■ Problem
Within the data below, copy each line where the string "hàng" is found.

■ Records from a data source
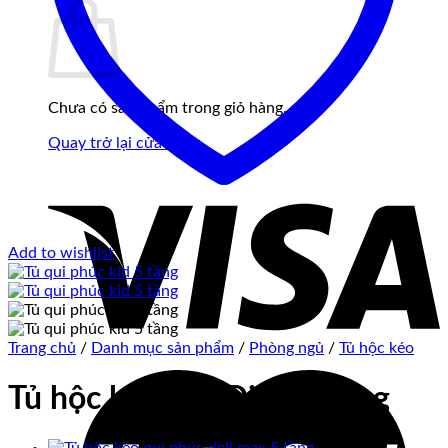
Chưa có sản phẩm trong giỏ hàng.
Quay trở lại cửa hàng
Add to wishlist
Trang chủ
/
Danh mục sản phẩm
/
Phòng ngủ
/
Tủ hộc kéo
Tủ hộc kéo Kid Dino 5 tầng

■ Written answer
Chưa có sản phẩm trong giỏ hàng.
Quay trở lại cửa hàng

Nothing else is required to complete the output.